'''

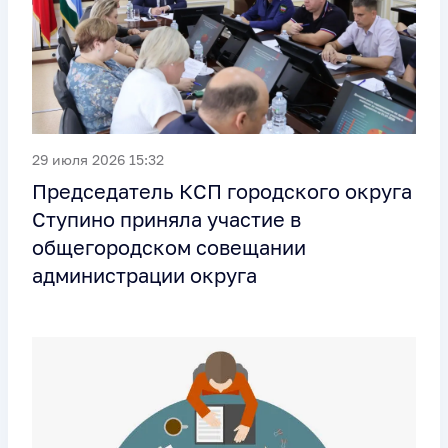
29 июля 2026 15:32
Председатель КСП городского округа
Ступино приняла участие в
общегородском совещании
администрации округа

'''

Exercise instructions. Look through the records and copy down every line that holds "округа".

Written solution.
Председатель КСП городского округа
администрации округа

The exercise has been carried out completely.